## Your assignment
The task for the listing below is to write out exactly the lines starting at the one containing "Comment annuler ou modifier ?" and ending at the one containing "l’acquisition de Virgin America quelques", both included. Pictures are to be omitted.

========

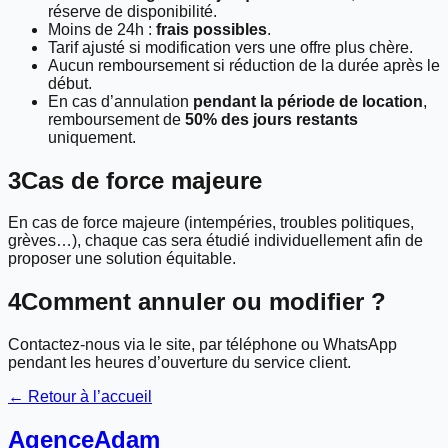
réserve de disponibilité.
Moins de 24h :
frais possibles
.
Tarif ajusté si modification vers une offre plus chère.
Aucun remboursement si réduction de la durée après le
début.
En cas d’annulation
pendant la période de location
,
remboursement de
50% des jours restants
uniquement.
3
Cas de force majeure
En cas de force majeure (intempéries, troubles politiques,
grèves…), chaque cas sera étudié individuellement afin de
proposer une solution équitable.
4
Comment annuler ou modifier ?
Contactez-nous via le site, par téléphone ou WhatsApp
pendant les heures d’ouverture du service client.
← Retour à l’accueil
Agence
Adam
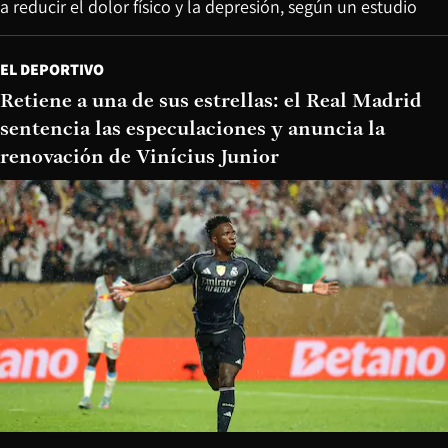
a reducir el dolor físico y la depresión, según un estudio
EL DEPORTIVO
Retiene a una de sus estrellas: el Real Madrid
sentencia las especulaciones y anuncia la
renovación de Vinícius Junior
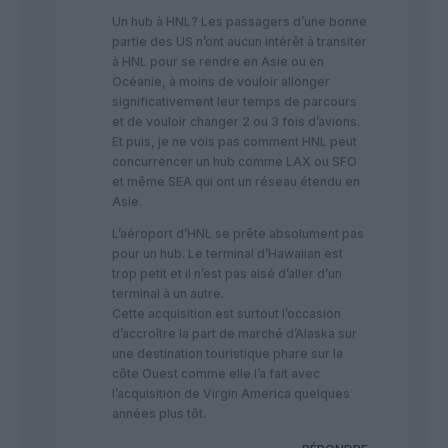
Un hub à HNL? Les passagers d’une bonne
partie des US n’ont aucun intérêt à transiter
à HNL pour se rendre en Asie ou en
Océanie, à moins de vouloir allonger
significativement leur temps de parcours
et de vouloir changer 2 ou 3 fois d’avions.
Et puis, je ne vois pas comment HNL peut
concurrencer un hub comme LAX ou SFO
et même SEA qui ont un réseau étendu en
Asie.
L’aéroport d’HNL se prête absolument pas
pour un hub. Le terminal d’Hawaiian est
trop petit et il n’est pas aisé d’aller d’un
terminal à un autre.
Cette acquisition est surtout l’occasion
d’accroître la part de marché d’Alaska sur
une destination touristique phare sur la
côte Ouest comme elle l’a fait avec
l’acquisition de Virgin America quelques
années plus tôt.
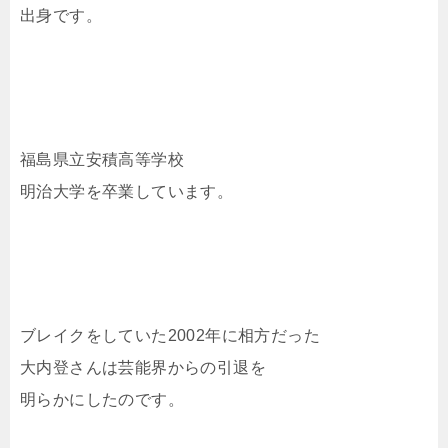
出身です。
福島県立安積高等学校
明治大学を卒業しています。
ブレイクをしていた2002年に相方だった
大内登さんは芸能界からの引退を
明らかにしたのです。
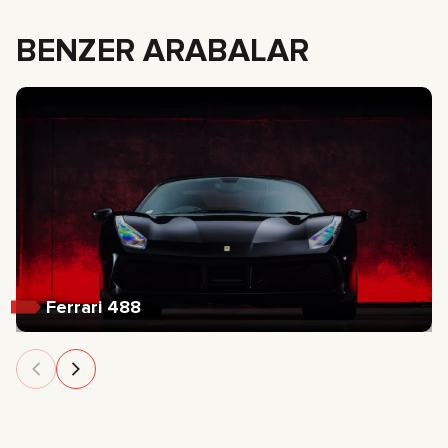
BENZER ARABALAR
Ferrari 488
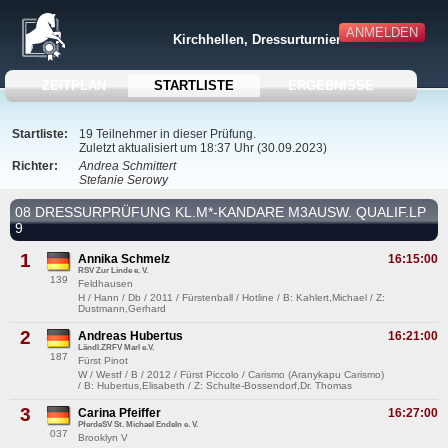
ANMELDEN
Kirchhellen, Dressurturnier
ZEITPLAN
STARTLISTE
ERGEBNISSE
Startliste:
19 Teilnehmer in dieser Prüfung.
Zuletzt aktualisiert um 18:37 Uhr (30.09.2023)
Richter:
Andrea Schmittert
Stefanie Serowy
08 DRESSURPRÜFUNG KL.M*-KANDARE M3AUSW. QUALIF.LP
9
1
Annika Schmelz
16:15:00
RSV Zur Linde e. V.
139
Feldhausen
H / Hann / Db / 2011 / Fürstenball / Hotline / B: Kahlert,Michael / Z:
Dustmann,Gerhard
2
Andreas Hubertus
16:21:00
Ländl.ZRFV Marl e.V.
187
Fürst Pinot
W / Westf / B / 2012 / Fürst Piccolo / Carismo (Aranykapu Carismo)
/ B: Hubertus,Elisabeth / Z: Schulte-Bossendorf,Dr. Thomas
3
Carina Pfeiffer
16:27:00
PferdeSV St. Michael Endeln e. V.
037
Brooklyn V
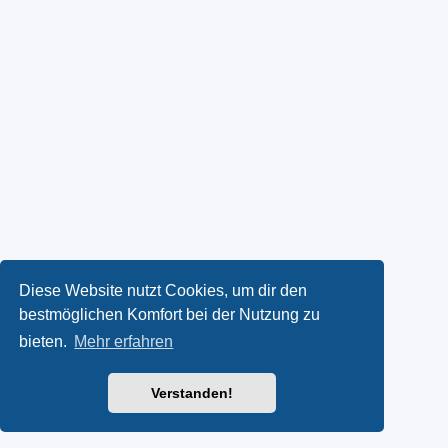
Diese Website nutzt Cookies, um dir den
bestmöglichen Komfort bei der Nutzung zu
bieten.
Mehr erfahren
Verstanden!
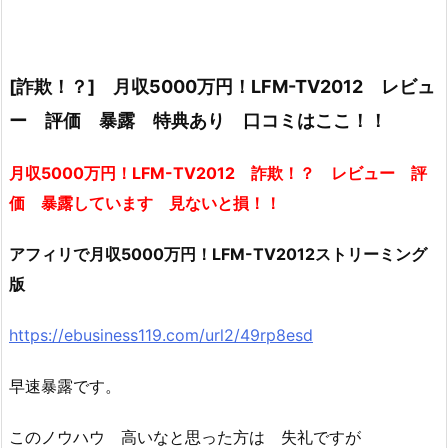
[詐欺！？] 月収5000万円！LFM-TV2012 レビュ
ー 評価 暴露 特典あり 口コミはここ！！
月収5000万円！LFM-TV2012 詐欺！？ レビュー 評
価 暴露しています 見ないと損！！
アフィリで月収5000万円！LFM-TV2012ストリーミング
版
https://ebusiness119.com/url2/49rp8esd
早速暴露です。
このノウハウ 高いなと思った方は 失礼ですが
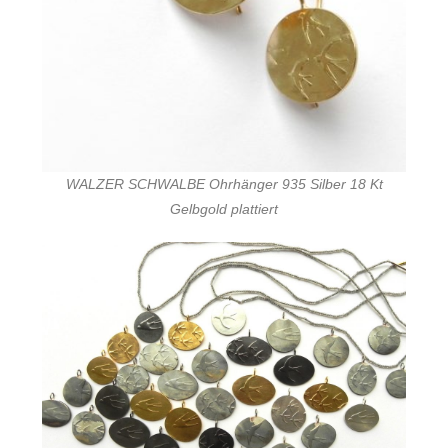
WALZER SCHWALBE Ohrhänger 935 Silber 18 Kt
Gelbgold plattiert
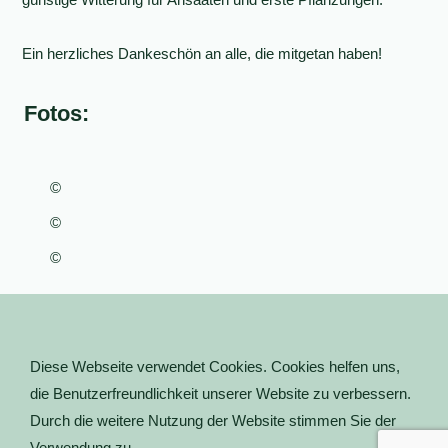
Ein herzliches Dankeschön an alle, die mitgetan haben!
Fotos:
©
©
©
Diese Webseite verwendet Cookies. Cookies helfen uns,
die Benutzerfreundlichkeit unserer Website zu verbessern.
Durch die weitere Nutzung der Website stimmen Sie der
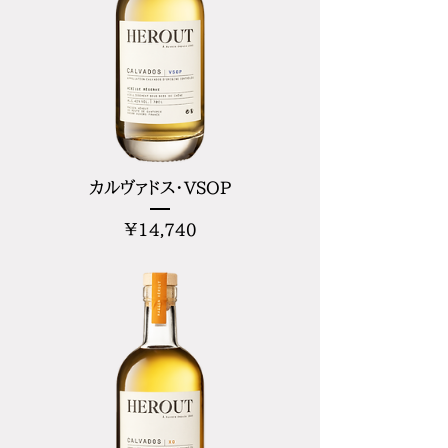
カルヴァドス・VSOP
価
¥14,740
格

========

## Result below
Comment annuler ou modifier ?
Contactez-nous via le site, par téléphone ou WhatsApp
pendant les heures d’ouverture du service client.
← Retour à l’accueil
Agence
Adam
a reducir el dolor físico y la depresión, según un estudio
EL DEPORTIVO
Retiene a una de sus estrellas: el Real Madrid
sentencia las especulaciones y anuncia la
renovación de Vinícius Junior
Un hub à HNL? Les passagers d’une bonne
partie des US n’ont aucun intérêt à transiter
à HNL pour se rendre en Asie ou en
Océanie, à moins de vouloir allonger
significativement leur temps de parcours
et de vouloir changer 2 ou 3 fois d’avions.
Et puis, je ne vois pas comment HNL peut
concurrencer un hub comme LAX ou SFO
et même SEA qui ont un réseau étendu en
Asie.
L’aéroport d’HNL se prête absolument pas
pour un hub. Le terminal d’Hawaiian est
trop petit et il n’est pas aisé d’aller d’un
terminal à un autre.
Cette acquisition est surtout l’occasion
d’accroître la part de marché d’Alaska sur
une destination touristique phare sur la
côte Ouest comme elle l’a fait avec
l’acquisition de Virgin America quelques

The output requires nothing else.